_Exercise brief_
Search the records for the string "Politics". Copy each line where it occurs.

_Extracted records_

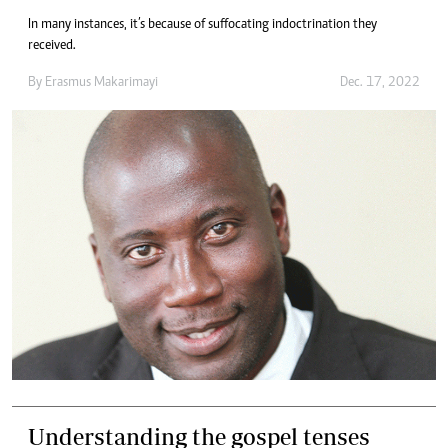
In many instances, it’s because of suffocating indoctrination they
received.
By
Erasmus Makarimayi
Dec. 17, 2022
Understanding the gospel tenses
---
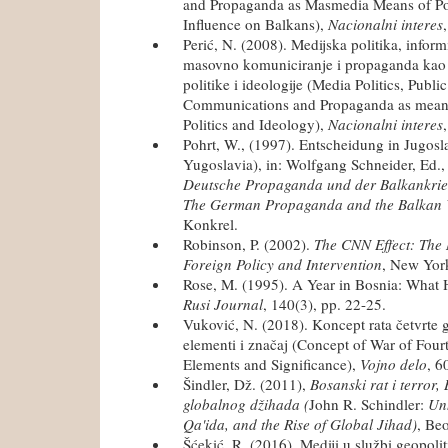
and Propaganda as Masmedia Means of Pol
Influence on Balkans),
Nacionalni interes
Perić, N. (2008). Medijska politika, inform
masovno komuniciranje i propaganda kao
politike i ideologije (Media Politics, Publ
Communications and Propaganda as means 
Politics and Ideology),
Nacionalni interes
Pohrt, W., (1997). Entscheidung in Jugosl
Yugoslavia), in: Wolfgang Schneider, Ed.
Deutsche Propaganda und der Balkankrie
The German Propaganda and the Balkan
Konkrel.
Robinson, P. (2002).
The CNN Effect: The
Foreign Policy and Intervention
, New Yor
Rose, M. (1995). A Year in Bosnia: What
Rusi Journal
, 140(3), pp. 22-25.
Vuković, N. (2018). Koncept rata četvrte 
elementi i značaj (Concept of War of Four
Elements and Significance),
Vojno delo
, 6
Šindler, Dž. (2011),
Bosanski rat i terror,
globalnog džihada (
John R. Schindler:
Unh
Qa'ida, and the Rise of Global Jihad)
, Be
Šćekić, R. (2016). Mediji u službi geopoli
...
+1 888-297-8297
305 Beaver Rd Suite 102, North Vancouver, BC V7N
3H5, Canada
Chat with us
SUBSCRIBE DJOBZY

_Written response_
politike i ideologije (Media Politics, Publ
Politics and Ideology),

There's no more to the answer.